According to Bennett’s statement for the Parole Board, Martin’s conviction was “based primarily upon the conflicting testimony of cooperating co-defendants” who had confessed to participating in Officer Connors’ murder in exchange for lenient sentences that Bennett described as “tantamount to a slap on the wrist.” The prosecution withheld from the defense evidence of the favorable treatment the co-defendants received and presented false testimony they had not been promised anything for their testimony. They completed their sentences in the 1980s and early 1990s and were released.

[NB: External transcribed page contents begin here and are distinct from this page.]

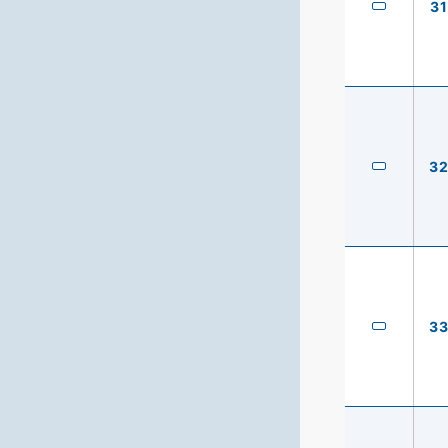
31
3
3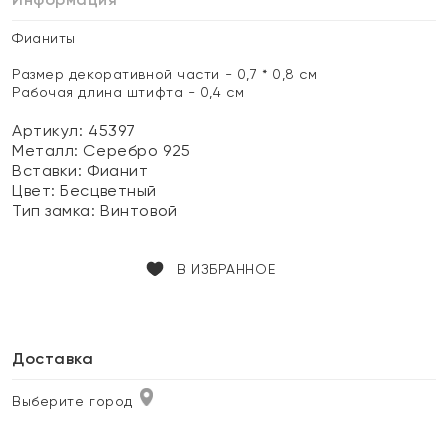
Фианиты
Размер декоративной части - 0,7 * 0,8 см
Рабочая длина штифта - 0,4 см
Артикул: 45397
Металл:
Серебро 925
Вставки:
Фианит
Цвет:
Бесцветный
Тип замка:
Винтовой
В ИЗБРАННОЕ
Доставка
Выберите город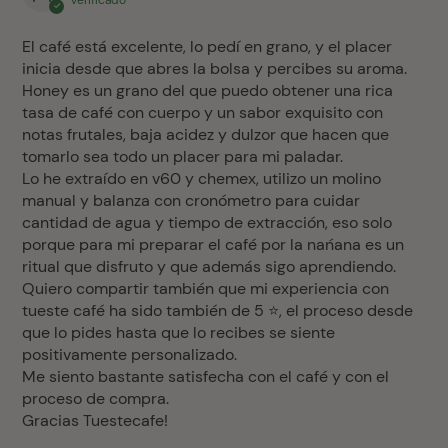
El café está excelente, lo pedí en grano, y el placer
inicia desde que abres la bolsa y percibes su aroma.
Honey es un grano del que puedo obtener una rica
tasa de café con cuerpo y un sabor exquisito con
notas frutales, baja acidez y dulzor que hacen que
tomarlo sea todo un placer para mi paladar.
Lo he extraído en v60 y chemex, utilizo un molino
manual y balanza con cronómetro para cuidar
cantidad de agua y tiempo de extracción, eso solo
porque para mi preparar el café por la nańana es un
ritual que disfruto y que además sigo aprendiendo.
Quiero compartir también que mi experiencia con
tueste café ha sido también de 5 ⭐️, el proceso desde
que lo pides hasta que lo recibes se siente
positivamente personalizado.
Me siento bastante satisfecha con el café y con el
proceso de compra.
Gracias Tuestecafe!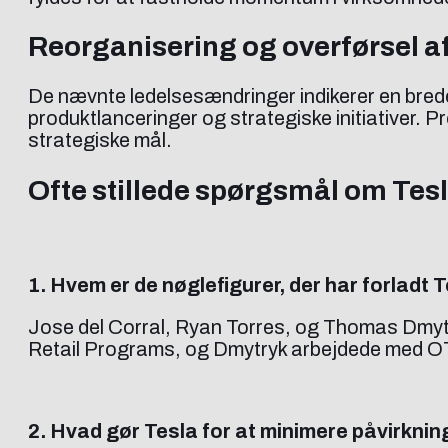
Reorganisering og overførsel 
De nævnte ledelsesændringer indikerer en bre
produktlanceringer og strategiske initiativer. P
strategiske mål.
Ofte stillede spørgsmål om Tes
1. Hvem er de nøglefigurer, der har forladt T
Jose del Corral, Ryan Torres, og Thomas Dmytr
Retail Programs, og Dmytryk arbejdede med O
2. Hvad gør Tesla for at minimere påvirkni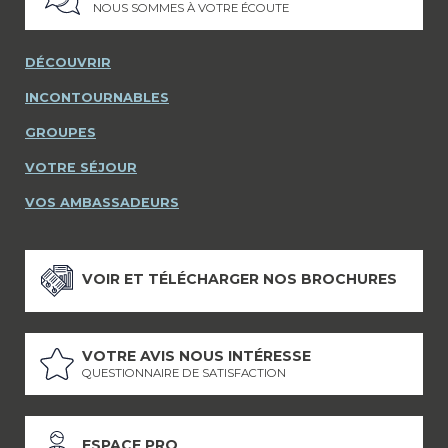
NOUS SOMMES À VOTRE ÉCOUTE
DÉCOUVRIR
INCONTOURNABLES
GROUPES
VOTRE SÉJOUR
VOS AMBASSADEURS
VOIR ET TÉLÉCHARGER NOS BROCHURES
VOTRE AVIS NOUS INTÉRESSE
QUESTIONNAIRE DE SATISFACTION
ESPACE PRO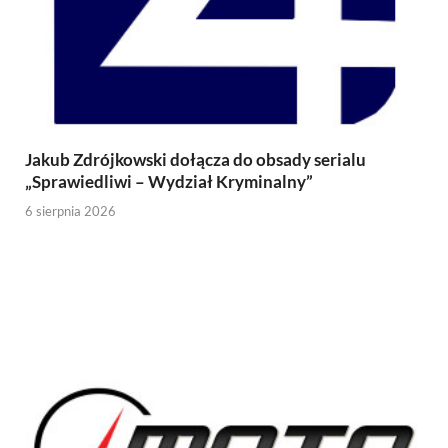
Jakub Zdrójkowski dołącza do obsady serialu
„Sprawiedliwi – Wydział Kryminalny”
6 sierpnia 2026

The parole grant ignited a firestorm from Virginia’s law enforcement community, with the executive director of the Virginia Association of Chiefs of Police calling it “a slap in the face to every law enforcement officer in Virginia.” Richmond Police Chief William Smith issued a statement saying he was “personally dismayed” by the parole board’s action. “I know that all Richmond police officers, past and present, expect that their lives and sacrifices would carry more weight and value in society than to allow this person’s release.”

In a letter to Governor Ralph Northam, the chiefs’ association demanded that Northam issue an order preventing Martin’s release and “[d]irect that an independent investigation be conducted into the process” by which the board granted Martin parole. The letter falsely asserted that Martin’s death sentence had been overturned “[d]ue to a technical error in instructions to the jury” and erroneously asserted that it had been “changed to life in prison” on appeal.

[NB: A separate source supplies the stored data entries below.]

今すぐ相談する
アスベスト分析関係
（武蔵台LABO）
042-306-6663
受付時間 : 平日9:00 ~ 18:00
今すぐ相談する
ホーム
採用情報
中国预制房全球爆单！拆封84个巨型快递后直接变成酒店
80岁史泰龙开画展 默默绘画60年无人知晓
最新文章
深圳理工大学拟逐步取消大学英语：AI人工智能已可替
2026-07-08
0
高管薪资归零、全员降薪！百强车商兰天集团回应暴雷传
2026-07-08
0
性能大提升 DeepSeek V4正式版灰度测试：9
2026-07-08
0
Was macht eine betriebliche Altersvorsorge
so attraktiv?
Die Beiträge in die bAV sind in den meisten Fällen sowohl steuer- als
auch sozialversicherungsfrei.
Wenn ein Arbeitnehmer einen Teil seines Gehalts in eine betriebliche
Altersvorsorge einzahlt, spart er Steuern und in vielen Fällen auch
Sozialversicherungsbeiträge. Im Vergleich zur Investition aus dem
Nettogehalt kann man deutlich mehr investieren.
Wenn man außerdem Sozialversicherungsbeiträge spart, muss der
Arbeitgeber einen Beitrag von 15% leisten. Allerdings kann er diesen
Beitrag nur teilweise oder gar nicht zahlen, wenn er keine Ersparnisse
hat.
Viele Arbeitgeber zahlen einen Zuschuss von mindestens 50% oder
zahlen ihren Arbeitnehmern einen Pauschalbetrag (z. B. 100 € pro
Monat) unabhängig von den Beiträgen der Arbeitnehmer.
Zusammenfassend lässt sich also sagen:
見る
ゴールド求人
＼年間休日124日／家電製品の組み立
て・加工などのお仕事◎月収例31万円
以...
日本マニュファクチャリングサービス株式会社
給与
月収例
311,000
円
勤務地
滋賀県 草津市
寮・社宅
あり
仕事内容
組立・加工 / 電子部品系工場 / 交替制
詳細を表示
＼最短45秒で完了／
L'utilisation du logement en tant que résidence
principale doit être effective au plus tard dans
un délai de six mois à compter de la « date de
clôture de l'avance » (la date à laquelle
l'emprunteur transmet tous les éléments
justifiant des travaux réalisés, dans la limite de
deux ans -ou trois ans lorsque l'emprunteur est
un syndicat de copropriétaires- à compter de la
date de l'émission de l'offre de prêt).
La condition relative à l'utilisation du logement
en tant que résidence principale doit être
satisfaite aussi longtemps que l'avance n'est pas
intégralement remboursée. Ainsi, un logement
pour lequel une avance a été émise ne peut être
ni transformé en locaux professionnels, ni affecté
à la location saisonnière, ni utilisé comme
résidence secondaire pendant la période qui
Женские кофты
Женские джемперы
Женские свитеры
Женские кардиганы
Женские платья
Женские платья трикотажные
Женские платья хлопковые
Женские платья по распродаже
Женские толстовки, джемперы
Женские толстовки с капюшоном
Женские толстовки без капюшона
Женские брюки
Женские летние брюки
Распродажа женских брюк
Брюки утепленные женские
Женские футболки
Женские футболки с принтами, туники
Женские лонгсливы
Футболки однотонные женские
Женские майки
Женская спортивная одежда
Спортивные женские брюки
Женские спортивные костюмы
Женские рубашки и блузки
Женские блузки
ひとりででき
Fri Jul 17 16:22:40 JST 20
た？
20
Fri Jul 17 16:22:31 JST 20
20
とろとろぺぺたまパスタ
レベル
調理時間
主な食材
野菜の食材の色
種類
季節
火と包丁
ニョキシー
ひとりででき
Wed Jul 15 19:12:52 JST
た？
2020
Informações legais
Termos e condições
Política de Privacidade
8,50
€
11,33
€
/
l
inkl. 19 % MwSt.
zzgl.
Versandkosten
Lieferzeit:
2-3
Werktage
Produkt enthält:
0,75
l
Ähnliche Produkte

Bennett accused the police organizations of conducting a “pressure campaign” to stop Martin’s release in an environment in which “facts don’t matter.” In an email, she wrote: “The Parole Board’s decision is final. There is no authority to block it …. The Parole Board has fully complied with its policy. There is no space for pressure campaigns in a balanced criminal justice system. This Parole Board makes decisions impartially, not based on threats.”

A few days later, the state quietly delayed Martin’s release date.

Martin is the second former death-row prisoner to have been granted parole in Virginia. Joseph M. Giarratano, who had a strong claim of innocence in his case, was granted parole in 2017.